Cactus Taqueria’s Hollywood outpost is about to serve its final round of tacos, wrapping up a 34-year run that turned the late-night counter into a go-to stop for club kids, service workers and the occasional celebrity. The family-run spot is urging staffers and regulars to swing by this weekend, share stories and soak in the scene one last time before the Vine Street landmark goes dark. For a lot of locals, this is the place you hit after the show, after the shift, after everything else has closed.
As reported by the New York Post, owners announced on Instagram that the Hollywood restaurant will shut down on July 12, 2026, with the nonprofit Project Angel Food set to move into the property. In that post, they asked longtime patrons to come by, trade recipes, and say their goodbyes before the storefront is cleared out.

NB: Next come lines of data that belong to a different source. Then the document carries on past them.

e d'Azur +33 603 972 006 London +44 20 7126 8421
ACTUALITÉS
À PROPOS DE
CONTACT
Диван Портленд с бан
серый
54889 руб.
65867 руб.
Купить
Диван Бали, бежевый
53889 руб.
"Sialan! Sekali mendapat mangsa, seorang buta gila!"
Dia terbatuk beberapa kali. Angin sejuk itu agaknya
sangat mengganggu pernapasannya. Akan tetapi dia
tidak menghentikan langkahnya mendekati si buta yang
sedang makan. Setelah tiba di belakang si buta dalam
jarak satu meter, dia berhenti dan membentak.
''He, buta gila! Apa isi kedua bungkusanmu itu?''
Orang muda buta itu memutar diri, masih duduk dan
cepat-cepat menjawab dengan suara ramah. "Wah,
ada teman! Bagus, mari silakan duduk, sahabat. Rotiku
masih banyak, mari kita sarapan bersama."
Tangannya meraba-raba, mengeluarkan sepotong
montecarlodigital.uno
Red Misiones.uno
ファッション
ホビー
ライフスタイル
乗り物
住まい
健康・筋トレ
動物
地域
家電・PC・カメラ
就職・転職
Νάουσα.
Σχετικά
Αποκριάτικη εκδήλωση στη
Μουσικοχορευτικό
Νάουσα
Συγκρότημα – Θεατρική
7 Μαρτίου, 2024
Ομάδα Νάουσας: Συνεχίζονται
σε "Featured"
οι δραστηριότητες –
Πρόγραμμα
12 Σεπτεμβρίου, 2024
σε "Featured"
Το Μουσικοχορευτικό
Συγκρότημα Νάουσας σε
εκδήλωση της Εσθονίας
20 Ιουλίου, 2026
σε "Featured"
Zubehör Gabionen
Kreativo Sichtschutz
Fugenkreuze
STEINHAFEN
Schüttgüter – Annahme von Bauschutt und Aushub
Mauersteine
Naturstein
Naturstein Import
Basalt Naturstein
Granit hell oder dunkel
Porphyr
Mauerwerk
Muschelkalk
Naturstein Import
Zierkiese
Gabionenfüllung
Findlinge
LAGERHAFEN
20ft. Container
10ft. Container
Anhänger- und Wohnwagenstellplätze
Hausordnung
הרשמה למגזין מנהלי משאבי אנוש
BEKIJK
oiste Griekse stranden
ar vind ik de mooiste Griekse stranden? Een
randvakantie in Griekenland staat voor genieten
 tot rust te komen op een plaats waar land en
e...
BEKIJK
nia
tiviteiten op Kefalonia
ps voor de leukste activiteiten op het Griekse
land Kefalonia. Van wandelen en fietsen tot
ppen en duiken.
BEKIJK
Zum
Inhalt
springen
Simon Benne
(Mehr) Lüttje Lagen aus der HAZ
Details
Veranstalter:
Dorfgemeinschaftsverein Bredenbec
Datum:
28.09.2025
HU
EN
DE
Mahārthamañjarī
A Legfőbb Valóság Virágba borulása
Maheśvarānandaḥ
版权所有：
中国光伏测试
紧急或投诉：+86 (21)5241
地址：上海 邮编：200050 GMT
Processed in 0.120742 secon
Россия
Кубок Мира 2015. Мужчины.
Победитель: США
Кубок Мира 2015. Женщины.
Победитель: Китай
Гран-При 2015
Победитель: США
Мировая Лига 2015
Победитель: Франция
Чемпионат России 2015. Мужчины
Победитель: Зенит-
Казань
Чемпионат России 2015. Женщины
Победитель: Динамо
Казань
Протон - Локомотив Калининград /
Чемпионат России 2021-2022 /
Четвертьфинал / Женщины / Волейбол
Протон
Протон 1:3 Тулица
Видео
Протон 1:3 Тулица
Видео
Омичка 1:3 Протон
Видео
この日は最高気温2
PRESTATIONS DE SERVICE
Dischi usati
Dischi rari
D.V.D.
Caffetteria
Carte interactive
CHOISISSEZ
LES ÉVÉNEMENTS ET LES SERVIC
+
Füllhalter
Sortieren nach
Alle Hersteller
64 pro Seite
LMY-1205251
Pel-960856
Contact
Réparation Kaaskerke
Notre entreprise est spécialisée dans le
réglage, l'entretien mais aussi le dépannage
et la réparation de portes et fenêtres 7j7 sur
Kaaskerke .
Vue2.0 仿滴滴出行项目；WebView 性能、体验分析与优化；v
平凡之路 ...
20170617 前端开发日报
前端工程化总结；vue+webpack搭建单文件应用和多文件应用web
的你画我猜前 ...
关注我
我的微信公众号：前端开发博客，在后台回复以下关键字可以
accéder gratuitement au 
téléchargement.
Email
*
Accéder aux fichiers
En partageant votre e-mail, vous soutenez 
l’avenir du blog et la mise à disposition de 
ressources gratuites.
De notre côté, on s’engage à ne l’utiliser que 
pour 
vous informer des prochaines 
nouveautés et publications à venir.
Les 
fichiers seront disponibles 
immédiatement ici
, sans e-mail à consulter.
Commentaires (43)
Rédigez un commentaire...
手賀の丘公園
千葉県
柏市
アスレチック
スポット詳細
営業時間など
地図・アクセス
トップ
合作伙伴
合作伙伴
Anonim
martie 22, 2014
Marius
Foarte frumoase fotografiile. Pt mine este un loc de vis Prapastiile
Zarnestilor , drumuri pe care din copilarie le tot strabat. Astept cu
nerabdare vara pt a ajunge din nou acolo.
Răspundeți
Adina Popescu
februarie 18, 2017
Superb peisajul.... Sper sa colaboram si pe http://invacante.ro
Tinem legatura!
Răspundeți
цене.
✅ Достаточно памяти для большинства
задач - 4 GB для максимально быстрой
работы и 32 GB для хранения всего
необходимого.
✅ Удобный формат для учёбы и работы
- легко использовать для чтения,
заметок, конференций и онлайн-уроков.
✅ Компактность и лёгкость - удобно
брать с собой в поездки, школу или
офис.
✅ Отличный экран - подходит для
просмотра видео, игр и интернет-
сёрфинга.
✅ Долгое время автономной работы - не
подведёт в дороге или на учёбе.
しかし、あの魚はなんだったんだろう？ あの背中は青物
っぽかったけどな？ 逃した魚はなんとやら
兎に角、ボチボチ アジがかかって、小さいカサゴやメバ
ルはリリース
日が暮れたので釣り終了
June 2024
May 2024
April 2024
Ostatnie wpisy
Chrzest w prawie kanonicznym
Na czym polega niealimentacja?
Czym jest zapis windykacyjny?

A Hollywood staple since 1992
Cactus started as a lone taco stand in 1992 and slowly grew into a small family chain, with the Hollywood counter at 950 Vine St. emerging as its most visible location, according to Eater LA. Local guides and delivery listings, including The Infatuation, have long flagged the Vine Street stand as a reliable late-night hub.
Hard knocks and celebrity regulars
The owners told the New York Post that Cactus Taqueria has taken more than a few hits over the decades, surviving a 1990s drive-by shooting and the loss of an original shop in the 1994 Northridge earthquake, then pushing through COVID-era shutdowns as well. The Post also notes a long list of boldface names who have ordered at the window over the years, from Brad Pitt to various television and music personalities, which helped lock the counter into Hollywood lore.
Project Angel Food moving in
Project Angel Food, which prepares and delivers medically tailored meals for people living with serious illnesses, has been expanding its kitchens and campus in recent years, according to the charity’s website. The organization says it now serves thousands of clients across Los Angeles and has been investing in new facilities to keep up with growing demand, which helps explain the group’s interest in the Vine Street site.
What it means for local dining
The Hollywood closure lands in the middle of a broader wave of long-running Los Angeles restaurants shuttering or being redeveloped, a trend tracked by the Los Angeles Times. For neighborhood night-owls, losing this counter means one less cheap, fast option on the boulevard when everything else feels either pricey or closed.
The Cactus name will keep going in other parts of the city, with locations in the Valley and beyond still operating, per local listings like Eater LA. Even so, the Hollywood stand is tightly woven into the neighborhood’s late-night rhythm, and owners have said the move is bittersweet: a practical decision for the family that also marks one more familiar corner of Vine Street giving way to a new chapter.